Wednesday, March 26, 2008

Scatology

Large man: "Who's that, then?"
Cart driver: "I dunno, must be a King."
Large man: "Why?"
Cart driver: "He hasn't got shit all over him."

Monty Python and the Holy Grail

I'm still here, Dear Readers. Truly.

I have just been struggling a little with uncharacteristic tongue-tiedness in the face of the magnificently operatic Cluster Fuck of the Century we have all been witnessing for the last week or so; namely, the Bear Stearns Imbroglio.1

I mean, what can one say? It is magnificent, it is operatic, and it makes Hiroshima look like a damp squib in a Folgers coffee can.2

Depending on which source you listen to, JPMorgan's Jamie Dimon is either a reluctant pawn in Hank Paulson and Ben Bernanke's vengeful plot to ram a splintered stick up Jimmy Cayne's ass for DK-ing the Fed and Wall Street when Long-Term Capital blew up ten years ago, or he is a Machiavellian monster who is taking out his two-dollar broker's insecurities by buggering anyone in a three piece suit he can get his greasy little hands on.

Bear Stearns' shareholders, of course, are totally fucked.
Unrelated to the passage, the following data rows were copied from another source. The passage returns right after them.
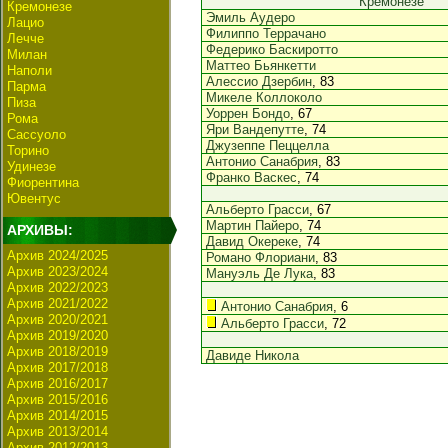
Кремонезе
Кремонезе
Эмиль Аудеро
Лацио
Филиппо Террачано
Лечче
Федерико Баскиротто
Милан
Маттео Бьянкетти
Наполи
Алессио Дзербин
, 83
Парма
Микеле Коллоколо
Пиза
Уоррен Бондо
, 67
Рома
Яри Вандепутте
, 74
Сассуоло
Джузеппе Пеццелла
Торино
Антонио Санабрия
, 83
Удинезе
Франко Васкес
, 74
Фиорентина
Ювентус
Альберто Грасси
, 67
Мартин Пайеро
, 74
АРХИВЫ:
Давид Окереке
, 74
Архив 2024/2025
Романо Флориани
, 83
Архив 2023/2024
Мануэль Де Лука
, 83
Архив 2022/2023
Архив 2021/2022
Антонио Санабрия
, 6
Архив 2020/2021
Альберто Грасси
, 72
Архив 2019/2020
Архив 2018/2019
Давиде Никола
Архив 2017/2018
Архив 2016/2017
Архив 2015/2016
Архив 2014/2015
Архив 2013/2014
Архив 2012/2013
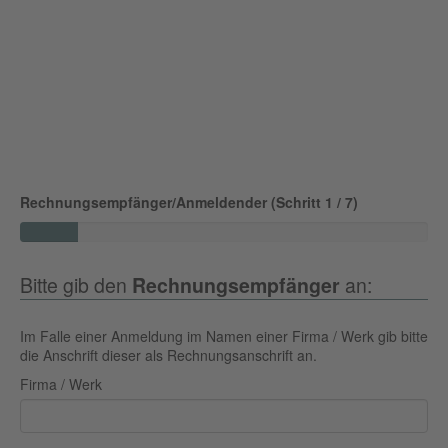
Kurtaxe
29. März bis 3. April 2027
I do not know what the market rate for bareback anal is in this town, but Eliot Spitzer's recently publicized travails lead me to believe it is a lot more than $2.00 (or $10.00) per share. I am sure no-one, including me, feels sorry for billionaire Joe Lewis, but you do not need to be Bill Clinton to feel the pain of thousands of BSC support staff and administrative assistants in Staten Island, Brooklyn, and elsewhere who are gazing hopelessly at a smoking crater where their company stock retirement plan used to be.

The investment bankers and traders at Bear have been royally rogered, as well. No-one feels sorry for them, of course, especially the Lord of the Flies crowd clogging the comment pages of the New York Times DealBook and the WSJ Deal Journal. Although I suspect each and every one of those pseudo-socialists cackling merrily at the evaporation of billions of dollars of wealth from the personal balance sheets of BSC bankers would themselves be far more willing to chop their little peckers off with a rusty knife than suffer a similar percentage hit to their own financial position. Risk-averse pussies.

Some of the bankers and traders with marketable skills (or salacious photographs of Jamie Dimon and Jessica Bibliowicz) will land on their feet, either at JPMorgan or elsewhere. But Wall Street is contracting, so many will not. The ones who don't are probably gone for good, and face the prospect of limping off to a corporate development job at Pfizer with a permanently shrunken balance sheet, to boot. The ones who do survive, weakened but employed, will be an interesting test case of Martin Wolf's thesis that incentive clawback is the proper way to pay financial workers. ($170 to $10 per share is a helluva clawback.) I, for one, think these bankers will be even more motivated to rape and pillage the financial system in order to rebuild their ill-gotten gains as fast as possible. Plus, you can bet their wives and girlfriends will give them the Lysistrata treatment until they have enough coin to send Sweetcheeks back to the Metropolitan Museum Gala in this year's dress.

The professional commentators and kibitzers have already weighed in on What This All Means to life, the universe, and everything, so I will spare you my trite regurgitations on moral hazard, social justice, and the price of peas in Shenzhen. Suffice it to say that this was a political decision by the Treasury and the Fed to intervene, and we will all enjoy years of political theater as various demagogues dissect, revile, and second-guess decisions made in the heat of the moment two weekends ago. Already, Senators Baucus and Grassley are sharpening their pitchforks and dusting off their torches for a nice, public lynching of the Great and Powerful involved. I could offer worse advice to Ben Bernanke and Hank Paulson than for the former to shave his shit-eating beard and the latter to practice looking short and humble, for a change.

From the perspective of Monty Python's cart driver, no-one has come off looking like a King in this scenario.

1 Plus, I just returned from vacation, fer chrissakes. Which of you bozos is it who decides to push the Big Red Button every time I leave town for a little R&R? Sheesh.
2 Back off, Political Correctness Police. This is a Wall Street rag, written from the point of view of the capital markets and investment banking. You want fair and balanced, go read the Bhutan Daily News. In the meantime, you can kiss my salty edamame.